### Task
Could you say how many lines in the entries contain the string "valor"? Give only that number.

### Data

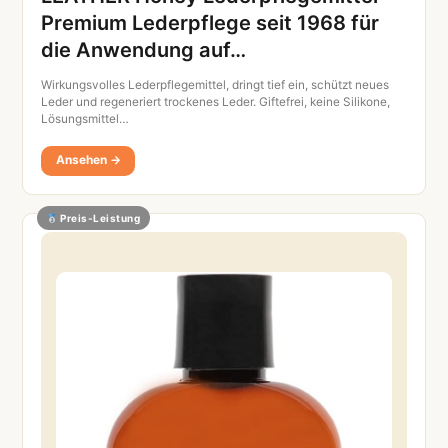
Premium Lederpflege seit 1968 für
die Anwendung auf…
Wirkungsvolles Lederpflegemittel, dringt tief ein, schützt neues
Leder und regeneriert trockenes Leder. Giftefrei, keine Silikone,
Lösungsmittel…
Ansehen →
Preis-Leistung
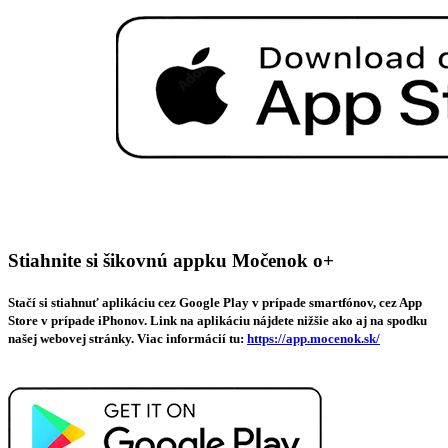
Stiahnite si šikovnú appku Močenok o+
Stačí si stiahnuť aplikáciu cez Google Play v prípade smartfónov, cez App
Store v prípade iPhonov. Link na aplikáciu nájdete nižšie ako aj na spodku
našej webovej stránky. Viac informácií tu:
https://app.mocenok.sk/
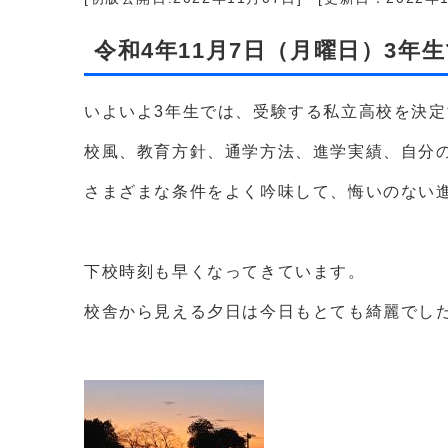
令和4年11月7日（月曜日）3年
いよいよ3年生では、受験する私立高校を決
校風、教育方針、通学方法、進学実績、自分
さまざまな条件をよく吟味して、悔いのない
下校時刻も早くなってきています。
校舎から見える夕日は今日もとても綺麗でし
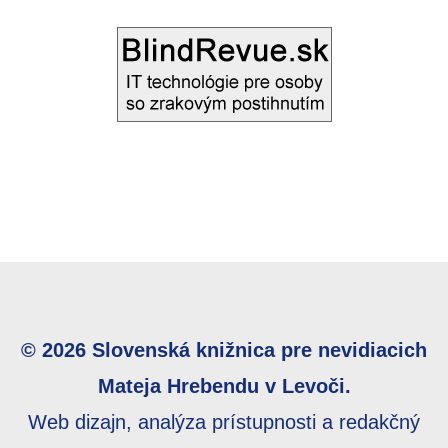
© 2026 Slovenská knižnica pre nevidiacich
Mateja Hrebendu v Levoči.
Web dizajn, analýza prístupnosti a redakčný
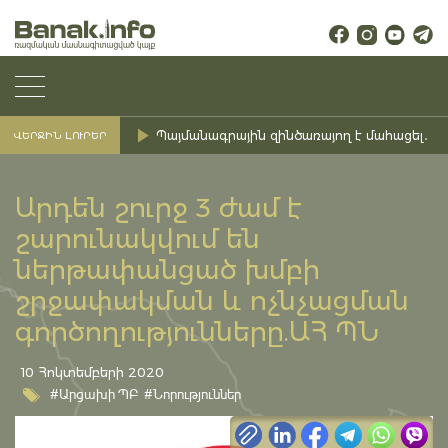
Պայմանագրային զինծառայող է մահացել․ Ք
ՎԵՐՋԻՆ ԼՈՒՐԵՐ
Արդեն շուրջ 3 ժամ է
շարունակվում են
ներթափանցած խմբի
շրջափակման և ոչնչացման
գործողությունները.ԱՀ ՊՆ
10 Հոկտեմբերի 2020
#Արցախի ՊԲ
#Նորություններ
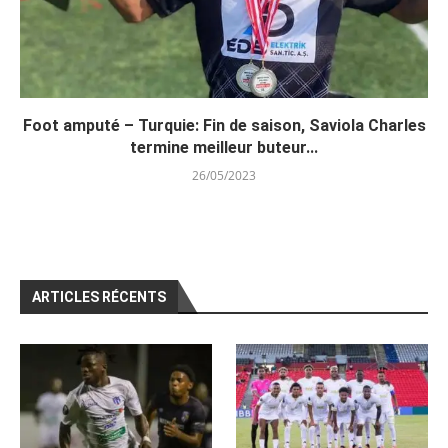
Foot amputé – Turquie: Fin de saison, Saviola Charles
termine meilleur buteur...
26/05/2023
ARTICLES RÉCENTS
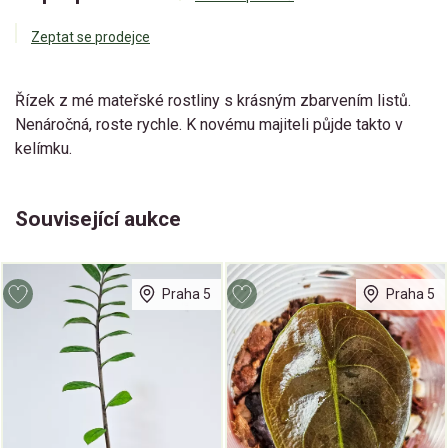
Zeptat se prodejce
Řízek z mé mateřské rostliny s krásným zbarvením listů.
Nenáročná, roste rychle. K novému majiteli půjde takto v
kelímku.
Související aukce
Praha 5
Praha 5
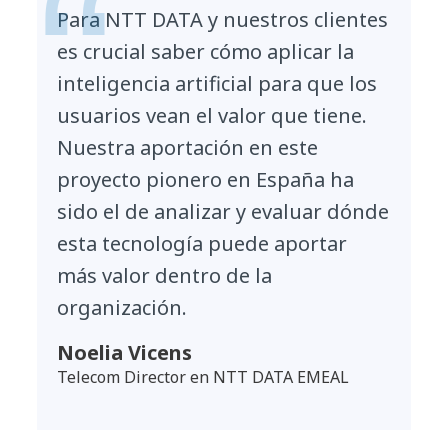
Para NTT DATA y nuestros clientes
es crucial saber cómo aplicar la
inteligencia artificial para que los
usuarios vean el valor que tiene.
Nuestra aportación en este
proyecto pionero en España ha
sido el de analizar y evaluar dónde
esta tecnología puede aportar
más valor dentro de la
organización.
Noelia Vicens
Telecom Director en NTT DATA EMEAL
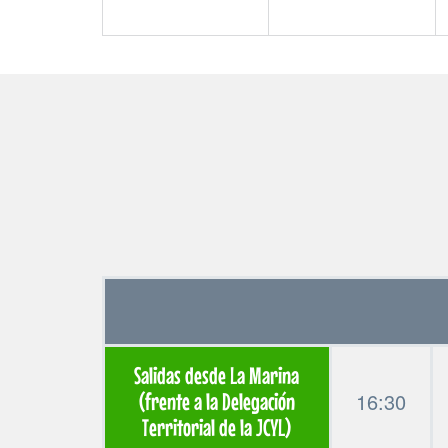
Salidas desde La Marina
16:30
(frente a la Delegación
Territorial de la JCYL)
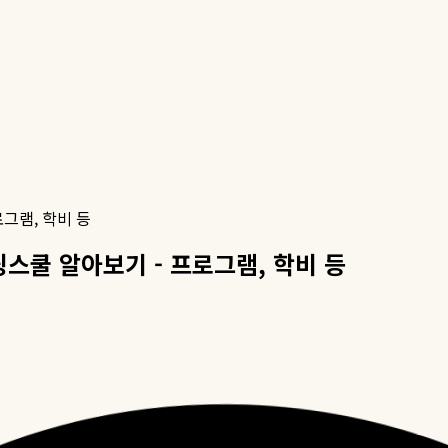
프로그램, 학비 등
 보딩스쿨 알아보기 - 프로그램, 학비 등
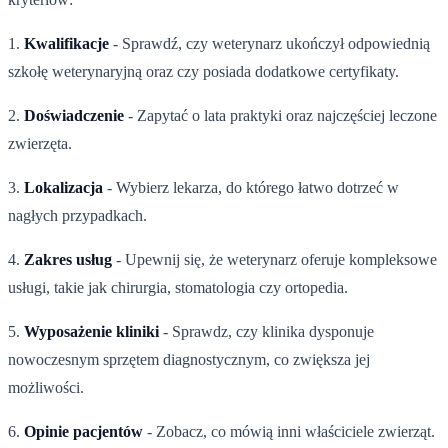
1.
Kwalifikacje
- Sprawdź, czy weterynarz ukończył odpowiednią
szkołę weterynaryjną oraz czy posiada dodatkowe certyfikaty.
2.
Doświadczenie
- Zapytać o lata praktyki oraz najczęściej leczone
zwierzęta.
3.
Lokalizacja
- Wybierz lekarza, do którego łatwo dotrzeć w
nagłych przypadkach.
4.
Zakres usług
- Upewnij się, że weterynarz oferuje kompleksowe
usługi, takie jak chirurgia, stomatologia czy ortopedia.
5.
Wyposażenie kliniki
- Sprawdz, czy klinika dysponuje
nowoczesnym sprzętem diagnostycznym, co zwiększa jej
możliwości.
6.
Opinie pacjentów
- Zobacz, co mówią inni właściciele zwierząt.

### Response to the exercise
2